Some context for multithreaded fragment shaders: Texture lookups are really slow. I think we eyeballed them as having a latency of around 20 QPU instructions. We can hide latency sometimes if there's some unrelated math to be done after the texture coordinate calculation but before using the texture sample. However, in most cases, you need the texture sample results right away for the next bit of work.
To allow programs to hide that latency, there's a cooperative hyperthreading mode that a fragment shader can opt into. The shader stays in the bottom half of register space, and before it collects the results of a texture fetch, it issues a thread switch signal, which the hardware will use to run a second fragment shader thread until that one issues its own thread switch. For the second thread, the top bit of the register addresses gets flipped, so the two threads' states don't overlap (except for the accumulators and the flags, which the shaders have to save and restore).

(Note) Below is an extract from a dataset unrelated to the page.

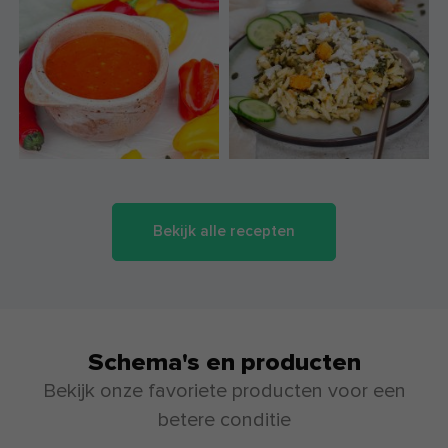
Bekijk alle recepten
Schema's en producten
Bekijk onze favoriete producten voor een
betere conditie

I had delayed working on this because the full solution was going to be really tricky: queue up as many lookups as we can, then thread switch, then collect all those results before switching again, all while respecting the FIFO sizes. However, Jonas's huge contribution here was in figuring out that you don't need to be perfect, you can get huge gains by thread switching between each texture lookup and reading its results.
The upshot was a 0-20% performance improvement on glmark2 and a performance hit to only one testcase. With this we're down to 3 subtests that we're slower on than the closed source driver. Jonas's kernel patch is out on the list, and I rewrote the Mesa series to expose threading to the register allocator and landed all but the enabling patch (which has to wait on the kernel side getting merged). Hopefully I'll finish merging it in a week.
In the process of writing multithreading, Jonas noticed that we were scheduling our TLB_Z writes early in the program, which can cut into fragment shader parallelism between the QPUs (of which we have 12) because a TLB_Z write locks the scoreboard for that 2x2 pixel quad. I merged a patch to Mesa that pushes the TLB_Z down to the bottom, at the cost of a single extra QPU instruction. Some day we should flip QPU scheduling around so that we pair that TLB_Z up better, and fill our delay slots in thread switches and branching as well.
I also tracked down a major performance issue in Raspbian's desktop using the open driver. I asked them to use xcompmgr a while back, because readback from the front buffer using the GPU is really slow (The texture unit can't read from raster textures, so we have to reformat them to be readable), and made window dragging unbearable. However, xcompmgr doesn't unredirect fullscreen windows, so full screen GL apps emit copies (with reformatting!) instead of pageflipping.
It looks like the best choice for Raspbian is going to be using compton, an xcompmgr fork that does pageflipping (you get tear free screen updates!) and unredirection of full screen windows (you get pageflipping directly from GL apps). I've also opened a bug report on compton with a description of how they could improve their GL drawing for a tiled renderer like the Pi, which could improve its performance for windowed updates significantly.
Simon ran into some trouble with compton, so he hasn't flipped the default yet, but I would encourage anyone running a Raspberry Pi desktop to give it a shot -- the improvement should be massive.
Other things last week: More VCHIQ patch review, merging more to the -next branches for 4.10 (Martin Sperl's thermal driver, at last!), and a shadow texturing bugfix.